In Luke 10 Jesus is challenged with a question – What is needed to inherit eternal life? Part of his answer quotes Leviticus 19:18, “Love your neighbor as yourself.” But this it followed with a parable. “A man was going down from Jerusalem to Jericho, when he fell into the hands of robbers. They stripped him of his clothes, beat him and went away, leaving him half dead. A priest happened to be going down the same road, and when he saw the man, he passed by on the other side. So too, a Levite, when he came to the place and saw him, passed by on the other side. But a Samaritan, as he traveled, came where the man was; and when he saw him, he took pity on him. He went to him and bandaged his wounds, pouring on oil and wine. Then he put the man on his own donkey, took him to an inn and took care of him. The next day he took out two silver coins and gave them to the innkeeper. ‘Look after him,’ he said, ‘and when I return, I will reimburse you for any extra expense you may have.’ “Which of these three do you think was a neighbor to the man who fell into the hands of robbers?” The expert in the law replied, “The one who had mercy on him.” Jesus told him, “Go and do likewise.” (Luke 10:29-37).
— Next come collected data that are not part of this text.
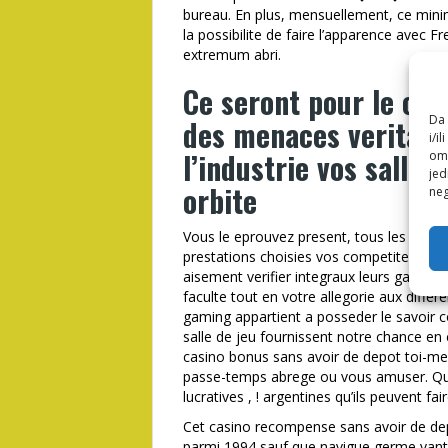
bureau. En plus, mensuellement, ce minim
la possibilite de faire l’apparence avec
extremum abri.
Ce seront pour le co
Da 
des menaces veritabl
i/i
l’industrie vos salle 
omo
jed
orbite
neg
Vous le eprouvez present, tous les pourb
prestations choisies vos competiteurs.
aisement verifier integraux leurs galbes de
faculte tout en votre allegorie aux diffe
gaming appartient a posseder le savoir 
salle de jeu fournissent notre chance en 
casino bonus sans avoir de depot toi-m
passe-temps abrege ou vous amuser. Que
lucratives , ! argentines qu’ils peuvent fai
Cet casino recompense sans avoir de de
parmi 1994 sauf que navigue germe vante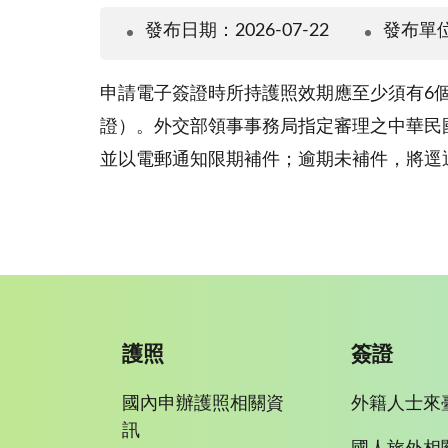
發布日期：2026-07-22
發布單
申請電子簽證時所持護照效期應至少須有6
證）。外交部領事事務局指定審理之中華民
並以電郵通知限期補件；逾期未補件，將逕
護照
簽證
國內申辦護照相關資
外籍人士來
訊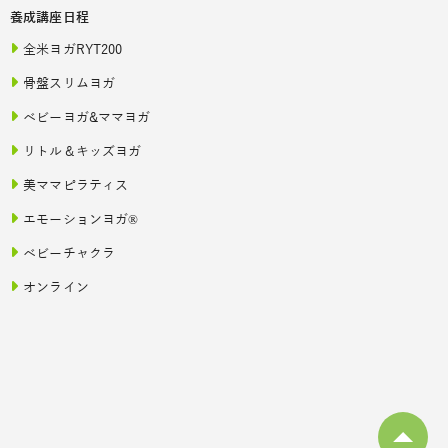
養成講座日程
全米ヨガRYT200
骨盤スリムヨガ
ベビーヨガ&ママヨガ
リトル＆キッズヨガ
美ママピラティス
エモーションヨガ®
ベビーチャクラ
オンライン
Why did Jesus choose the route between Jerusalem and Jericho to portray a dangerous road? Two thousand years ago the choice was obvious. Both Jerusalem and Jericho were important sites in antiquity, but the road between the two passed through the rough and dry terrain of the JudeanDesert. Hot and shade less, this area was uninhabited and undeveloped. Only nomads could utilize this region, and to this day Bedouin encampments can be seen on the sides of the modern road.
From the Byzantine period (4th-7th centuries CE) on, various sites in the Holy Land were venerated as related to the scriptures. One of them was a site along the road between Jerusalem and Jericho, which was identified as “The Good Samaritan Inn”. A basilical church built there provided another pilgrimage destination as well as road services for pilgrims descending to the Jordan valley and Jericho.
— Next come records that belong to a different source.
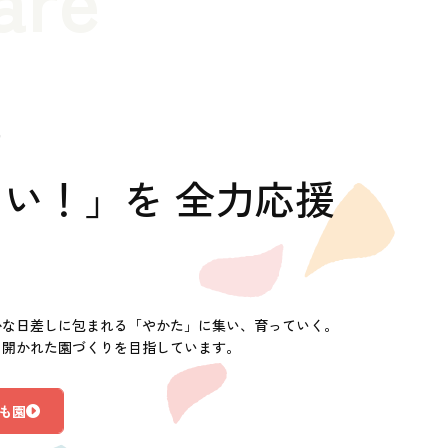
の
い！」を 全力応援
かな日差しに包まれる「やかた」に集い、育っていく。
に開かれた園づくりを目指しています。
も園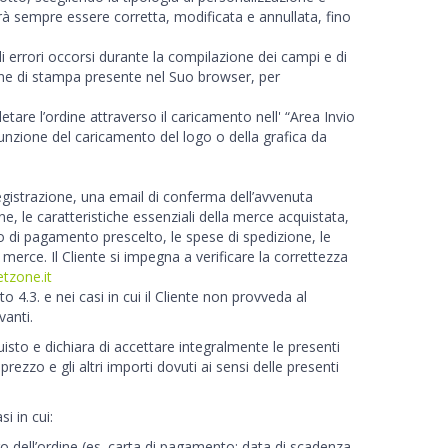
trà sempre essere corretta, modificata e annullata, fino
bili errori occorsi durante la compilazione dei campi e di
ione di stampa presente nel Suo browser, per
tare l’ordine attraverso il caricamento nell' “Area Invio
 funzione del caricamento del logo o della grafica da
i registrazione, una email di conferma dell’avvenuta
ine, le caratteristiche essenziali della merce acquistata,
zzo di pagamento prescelto, le spese di spedizione, le
la merce. Il Cliente si impegna a verificare la correttezza
tzone.it
 4.3. e nei casi in cui il Cliente non provveda al
vanti.
quisto e dichiara di accettare integralmente le presenti
prezzo e gli altri importi dovuti ai sensi delle presenti
si in cui:
ro dell’ordine (es. carta di pagamento; data di scadenza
During the Crusader period a fort was built on the hilltop next to the church, and its remains are clearly visible to this day. Yet the site remained closed to the public for many years. The local Arabs called the site “Khan el Hatruri” – ‘The inn of the hungry’, echoing a past memory that the site once accommodated travelers.
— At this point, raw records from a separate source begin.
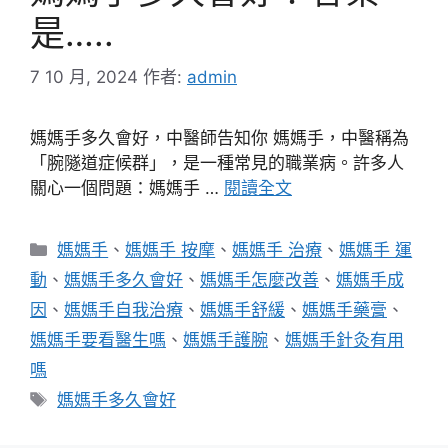
是…..
7 10 月, 2024
作者:
admin
媽媽手多久會好，中醫師告知你 媽媽手，中醫稱為
「腕隧道症候群」，是一種常見的職業病。許多人
關心一個問題：媽媽手 …
閱讀全文
分
媽媽手
、
媽媽手 按摩
、
媽媽手 治療
、
媽媽手 運
類
動
、
媽媽手多久會好
、
媽媽手怎麼改善
、
媽媽手成
因
、
媽媽手自我治療
、
媽媽手舒緩
、
媽媽手藥膏
、
媽媽手要看醫生嗎
、
媽媽手護腕
、
媽媽手針灸有用
嗎
標
媽媽手多久會好
籤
But In recent years the site finally received proper archaeological attention, and in 2009 the site was opened to visitors for the first time. Following comprehensive excavations and preservations, the site was developed into a unique mosaic museum, exhibiting several ancient mosaic floors discovered in this region. The setting of the museum is quite appealing, combining the use of the old local stone structure, with a modern glass and metal hall.
And next to it the ancient church is now refurbished, and allows pilgrim groups to even conduct services at the site. The site is sure to develop into a major attraction (especially if the policy of no entrance fees remains..).
I highly recommend a visit to the site on your next tour of the Holy Land.